Three P Films Limited


Many biographies and history books reveal that in the early autumn of 1968, in a stuffy London rehearsal room, guitarist Jimmy Page gathered together a group of newly found musical colleagues—singer Robert Plant, bassist and keyboardist John Paul Jones, and drummer John Bonham—to whom he called out a sequence of chords. Seconds later the studio room reverberated to the sounds of "Train Kept a Rolling," which laid the foundation of what would become one of the most influential forces in the history of rock music. Those were the very first moments when a group called Led Zeppelin was airborne, destined for a memorable 12-year flight. During that period, in the studio the band stretched its imagination as far as possible, creating several standout albums whose hallmark was superb musicianship, musical eclecticism and outstanding production.

Much of the reputation the band attained during its reign was also achieved through its ever-evolving live shows. As many bootlegs demonstrate, Zeppelin live was an example of profound musical telepathy. Taken into consideration its undoubted ability to improvise and expand on any given musical structure, the live performances of Zeppelin's album tracks often took on new dimensions. The band developed an onstage intensity that few peers could match. All of that stopped and Led Zeppelin was grounded with the sudden passing of Bonham in 1980. After the band's breakup, there were several live reunions and attempts for its band members to play or to make music together which were less satisfactory by its standards, and were never full concerts—until the concert that took place at London's O2 Arena in 2007.

Led Zeppelin was the most successful recording act in Atlantic Records' history. The reason behind the 2007 reunion documented on Celebration Day was to pay tribute to label president and close friend Ahmet Ertegun, who'd passed away in December, the previous year. The concert also holds a world record in "Highest Demand for Tickets for One Music Concert," when 20 million people worldwide applied for 18,000 tickets. Five years after that triumphant concert, this video/audio document is finally seeing the light of day.

As with many other Zeppelin concerts, the purpose is not to see whether it could faithfully reproduce its studio creations but, rather, how far it could stray, stretch and build from those points. Subsequent interviews revealed that the band rehearsed a lot for this occasion, which placed Bonham's son Jason in the drum chair. Directed by Dick Carruthers, who has also worked with the Rolling Stones, Leonard Cohen, The Who and others acts, the film portrays the members of Led Zeppelin having regained their youthful vigor for rock and roll. Recorded with 16 cameras and edited at breakneck speed, Carruthers expertly captured these moments of rock and roll music at its most dynamic, its most spectacular and its most magical.

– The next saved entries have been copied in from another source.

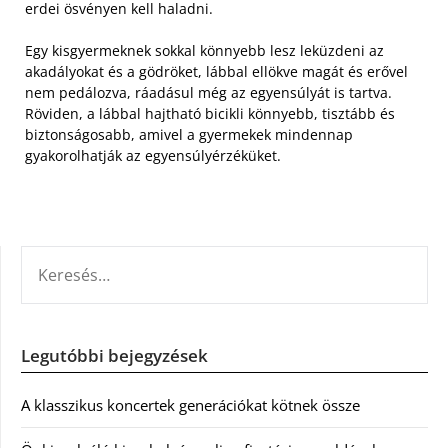
erdei ösvényen kell haladni.
Egy kisgyermeknek sokkal könnyebb lesz leküzdeni az
akadályokat és a gödröket, lábbal ellökve magát és erővel
nem pedálozva, ráadásul még az egyensúlyát is tartva.
Röviden, a lábbal hajtható bicikli könnyebb, tisztább és
biztonságosabb, amivel a gyermekek mindennap
gyakorolhatják az egyensúlyérzéküket.
KERESÉS:
Legutóbbi bejegyzések
A klasszikus koncertek generációkat kötnek össze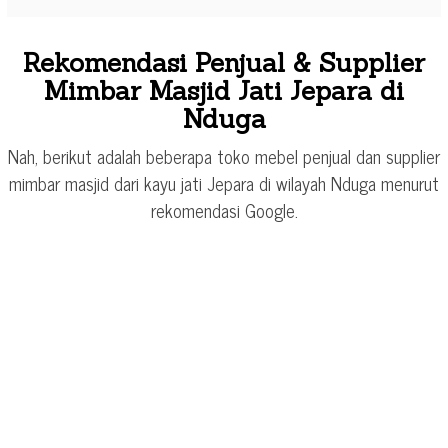
Rekomendasi Penjual & Supplier
Mimbar Masjid Jati Jepara di
Nduga
Nah, berikut adalah beberapa toko mebel penjual dan supplier
mimbar masjid dari kayu jati Jepara di wilayah Nduga menurut
rekomendasi Google.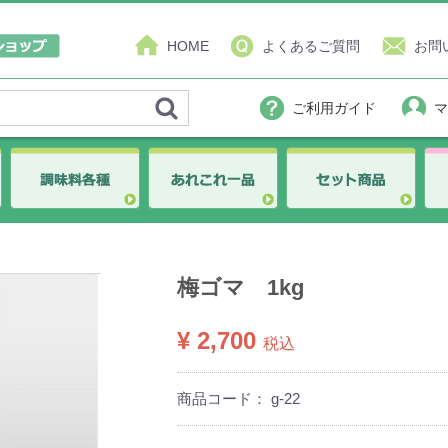
HOME
よくあるご質問
お問
ご利用ガイド
マ
梅ゴマ 1kg
¥ 2,700
税込
商品コード：
g-22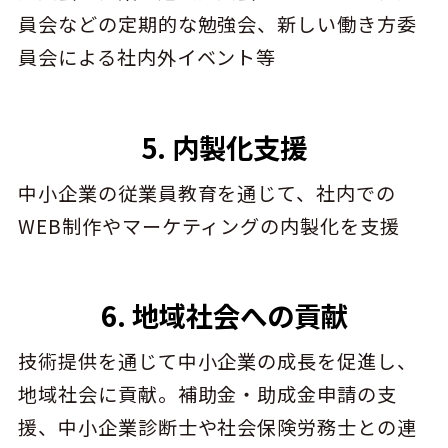
員会などの定期的な勉強会、新しい働き方委
員会による社内外イベント等
5. 内製化支援
中小企業の従業員教育を通じて、社内での
WEB制作やマーケティングの内製化を支援
6. 地域社会への貢献
技術提供を通じて中小企業の成長を促進し、
地域社会に貢献。補助金・助成金申請の支
援、中小企業診断士や社会保険労務士との連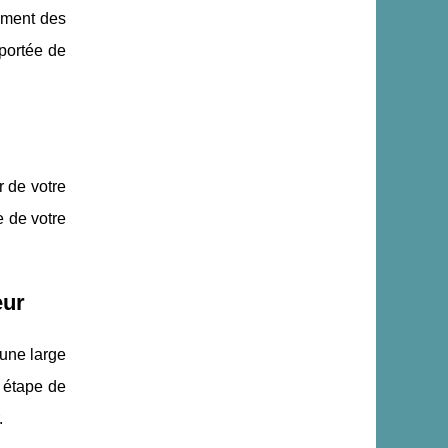
gement des
 portée de
r de votre
e de votre
eur
 une large
 étape de
.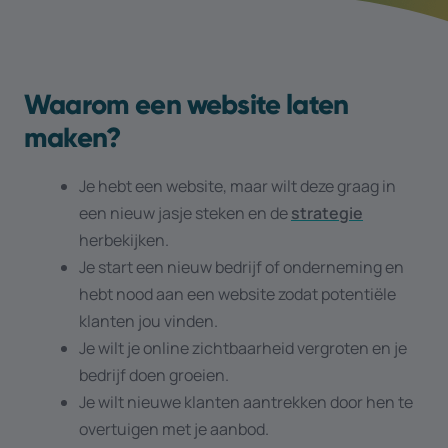
Waarom een website laten
maken?
Je hebt een website, maar wilt deze graag in
een nieuw jasje steken en de
strategie
herbekijken.
Je start een nieuw bedrijf of onderneming en
hebt nood aan een website zodat potentiële
klanten jou vinden.
Je wilt je online zichtbaarheid vergroten en je
bedrijf doen groeien.
Je wilt nieuwe klanten aantrekken door hen te
overtuigen met je aanbod.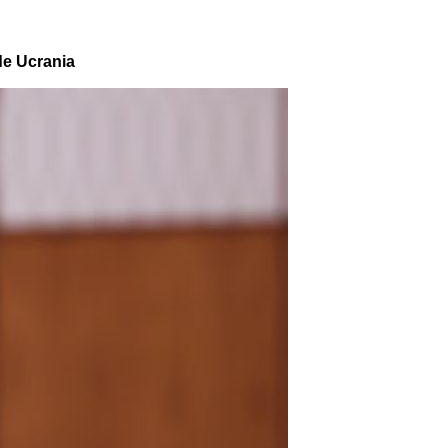
de Ucrania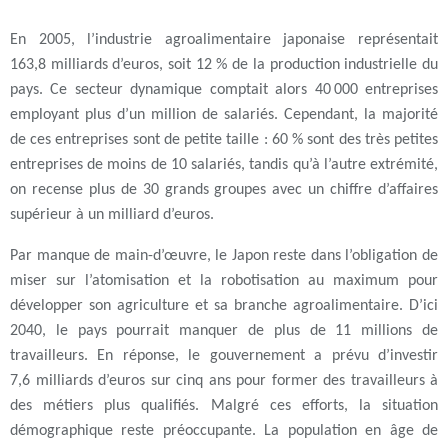
En 2005, l’industrie agroalimentaire japonaise représentait
163,8 milliards d’euros, soit 12 % de la production industrielle du
pays. Ce secteur dynamique comptait alors 40 000 entreprises
employant plus d’un million de salariés. Cependant, la majorité
de ces entreprises sont de petite taille : 60 % sont des très petites
entreprises de moins de 10 salariés, tandis qu’à l’autre extrémité,
on recense plus de 30 grands groupes avec un chiffre d’affaires
supérieur à un milliard d’euros.
Par manque de main-d’œuvre, le Japon reste dans l’obligation de
miser sur l’atomisation et la robotisation au maximum pour
développer son agriculture et sa branche agroalimentaire. D’ici
2040, le pays pourrait manquer de plus de 11 millions de
travailleurs. En réponse, le gouvernement a prévu d’investir
7,6 milliards d’euros sur cinq ans pour former des travailleurs à
des métiers plus qualifiés. Malgré ces efforts, la situation
démographique reste préoccupante. La population en âge de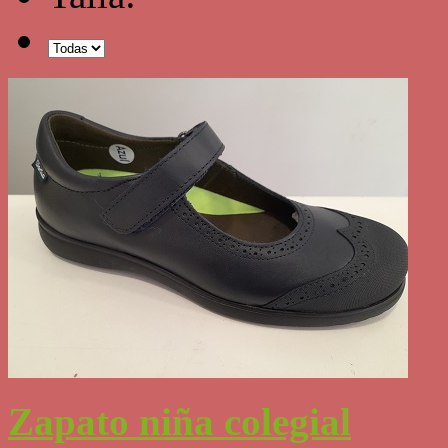
Zapato niña colegial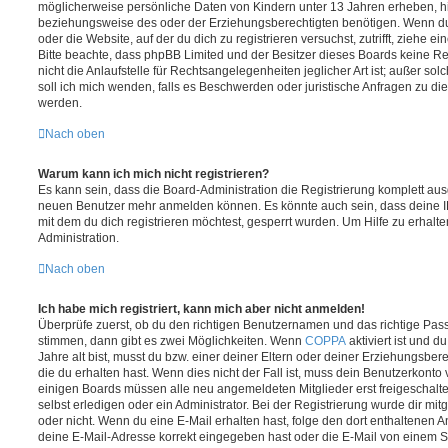
möglicherweise persönliche Daten von Kindern unter 13 Jahren erheben, h
beziehungsweise des oder der Erziehungsberechtigten benötigen. Wenn du di
oder die Website, auf der du dich zu registrieren versuchst, zutrifft, ziehe e
Bitte beachte, dass phpBB Limited und der Besitzer dieses Boards keine 
nicht die Anlaufstelle für Rechtsangelegenheiten jeglicher Art ist; außer so
soll ich mich wenden, falls es Beschwerden oder juristische Anfragen zu d
werden.
Nach oben
Warum kann ich mich nicht registrieren?
Es kann sein, dass die Board-Administration die Registrierung komplett ausg
neuen Benutzer mehr anmelden können. Es könnte auch sein, dass deine 
mit dem du dich registrieren möchtest, gesperrt wurden. Um Hilfe zu erhalt
Administration.
Nach oben
Ich habe mich registriert, kann mich aber nicht anmelden!
Überprüfe zuerst, ob du den richtigen Benutzernamen und das richtige Pa
stimmen, dann gibt es zwei Möglichkeiten. Wenn
COPPA
aktiviert ist und 
Jahre alt bist, musst du bzw. einer deiner Eltern oder deiner Erziehungsbe
die du erhalten hast. Wenn dies nicht der Fall ist, muss dein Benutzerkonto v
einigen Boards müssen alle neu angemeldeten Mitglieder erst freigeschalt
selbst erledigen oder ein Administrator. Bei der Registrierung wurde dir mitget
oder nicht. Wenn du eine E-Mail erhalten hast, folge den dort enthaltenen
deine E-Mail-Adresse korrekt eingegeben hast oder die E-Mail von einem S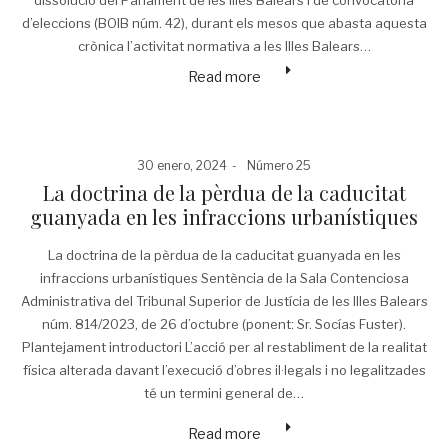
dissolució del Parlament de les Illes Balears i de convocatòria
d’eleccions (BOIB núm. 42), durant els mesos que abasta aquesta
crònica l’activitat normativa a les Illes Balears…
Read more
Posted
Posted
30 enero, 2024
Número 25
on
in
La doctrina de la pèrdua de la caducitat
guanyada en les infraccions urbanístiques
La doctrina de la pèrdua de la caducitat guanyada en les
infraccions urbanístiques Sentència de la Sala Contenciosa
Administrativa del Tribunal Superior de Justícia de les Illes Balears
núm. 814/2023, de 26 d’octubre (ponent: Sr. Socías Fuster).
Plantejament introductori L’acció per al restabliment de la realitat
física alterada davant l’execució d’obres il·legals i no legalitzades
té un termini general de…
Read more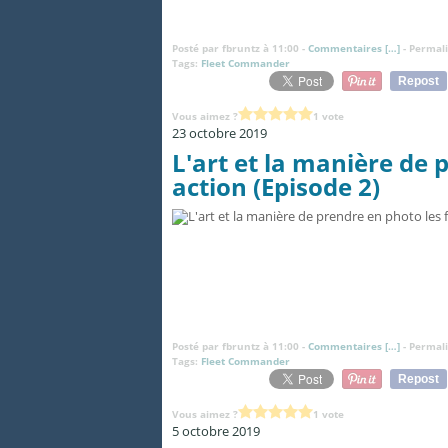
Posté par fbruntz à 11:00 -
Commentaires [
…
]
- Permali
Tags:
Fleet Commander
Repost
Vous aimez ?
1 vote
23 octobre 2019
L'art et la manière de 
action (Episode 2)
Posté par fbruntz à 11:00 -
Commentaires [
…
]
- Permali
Tags:
Fleet Commander
Repost
Vous aimez ?
1 vote
5 octobre 2019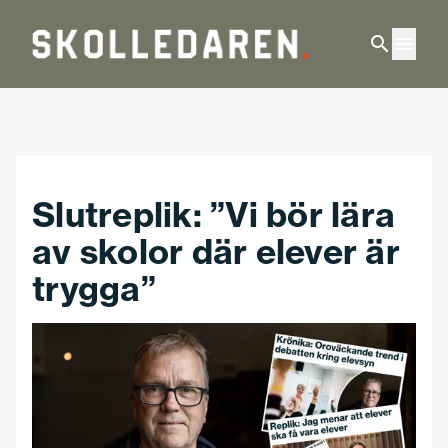
Hoppa till huvudinnehåll
Slutreplik: ”Vi bör lära
av skolor där elever är
trygga”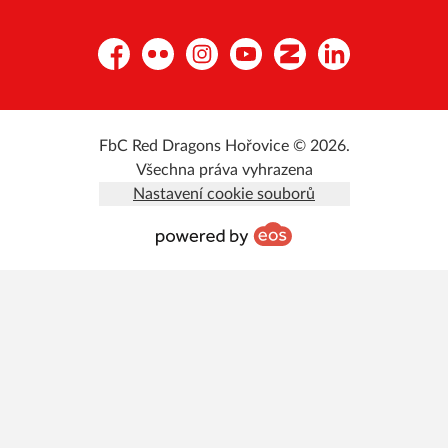
Facebook
Flickr
Instagram
YouTube
Zonerama
LinkedIn
FbC Red Dragons Hořovice © 2026.
Všechna práva vyhrazena
Nastavení cookie souborů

The DVD opens with a series of news bulletins from the '70s, when the band was breaking many ticket sales records. During the course of two hours, the group plays 16 tracks that canvas its vast repertoire. The show starts with the rollicking opener "Good Times, Bad Times," which was last part of the group's set in 1969, and the never fully performed "Ramble On." Further, the group thundering through "Black Dog" "In My Time of Dying" "Trampled Underfoot" and "Nobody's Fault but Mine" showed that these tracks were seriously prepared. "For Your Life" has had its first live premiere here. "Stairway to Heaven" is the perfect example of light and shade, while the tempestuous "Kashmir," storms its way and birngs another climax. "Whole Lotta Love" is a rip-roaring treat, while "Rock and Roll" a rocking blast.